As a user of the PPH site, my first gripe is with the limited file upload limit that comes in at a measly 1mb! Ok, I can deal with this when it comes to attaching further work examples that compliment my bid, but when it comes to sending final artwork to clients, and lets face it, this is a must, more often than not this tiny limit is exceeded. This is obviously a large pitfall, especially as PPH frown upon one corresponding with the client away from the site. You can even find yourself having your account closed. The simple answer would be to upgrade to the 'gold' and 'platinum' options which allow for a larger upload limit. However, this seems slightly excessive as there's actually no guarantees of wining the bid in the first place.

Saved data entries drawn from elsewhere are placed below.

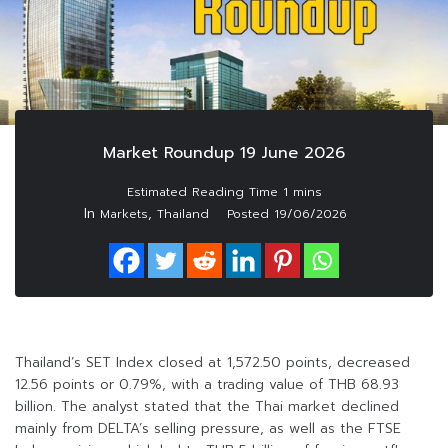
Market Roundup 19 June 2026
In
,
Markets
Thailand
Posted
19/06/2026
Thailand’s SET Index closed at 1,572.50 points, decreased
12.56 points or 0.79%, with a trading value of THB 68.93
billion. The analyst stated that the Thai market declined
mainly from DELTA’s selling pressure, as well as the FTSE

I should also mention that if like me, the user has the basic account, they are automatically given 10 free bidding credits per month. However, should they want to exceed this limit they have to purchase a minimum of 10 more bids. I find this fact rather unfair and somewhat annoying because PPH already take 10% of all the money one makes anyway; isn't this enough? Their answer to that would probably be to upgrade to one of the paid accounts that offer lower percentage deductions from job payments. That's fine but is it worth taking the risk of paying a monthly premium when ultimately one could end up not actually winning any bids?

In terms of job security, PPH do have a good system set up for making and receiving payments. When the freelancer places their bid, they can state how much they require as a deposit. PPH recommend at least 50% of the final fee. The freelancer isn't expected or advised to start the work until the deposit has been paid into the Escru account. The money stays in there until the job is completed. At no point before the work is finished, can the freelancer access the money, so it gives security to both parties. This certainly takes away the fear that one will do the work and never see the money. So a big thumbs up for that feature.

Another feature that I find useful is the daily email alerts. I basically get an email every time new briefs are published for bidding. In my profile I have already stipulated the categories I am interested in bidding on, so everything in the emails is relevant. If I don't have time to bid, I can simply add any jobs I like the look of to my watchlist; another useful feature.


Rating 6.0

The style is very clean and functional with its overruling white background juxtaposed against its orange and blue logo. As previously mentioned the illustrative tutorial/overview videos have been well executed and do the job well. The site certainly won't win any design awards, it is what it is.


Rating 6.7

From the point of view of a business looking to appoint a freelancer, PPH is a great concept. No one in business will turn their nose up at the concept of a virtual workforce that one can dip into when needed, it's certainly a more cost effective solution than employing staff, especially as this privilege also comes without any extra costs to the business.
However, as a freelancer I would say there is a fundamental problem with this site.The amounts that the clients are offering are often very low, I've even experienced cases where the amount offered for the work required would come in under the national minimum wage!

I would say there is an obvious reason for the low prices offered: It stands to reason that a site based in the UK is going to attract a high percentage of UK freelancers. However, the jobs are also open to freelancers worldwide. So what appears to be happening is that a lot of the businesses have latched onto the fact that in various countries, the bidders are more than happy to do the work for considerably lower prices, as they reflect favorably against their own economies.
If they know there's people out there prepared to do the work a lot cheaper, they will obviously offer a fraction of the budget; ultimately it's their prerogative who they give work to, and after all, business is business isn't it?
However, for western designers it's a huge worry as it's sites like this that can make it increasingly harder to get the clients who are prepared to pay the going price for good, skilled, experienced workers.

I guess the moral of this one is to use the site cautiously and don't see it as the answer to filling ones client diary with highly paid commissions. Be warned!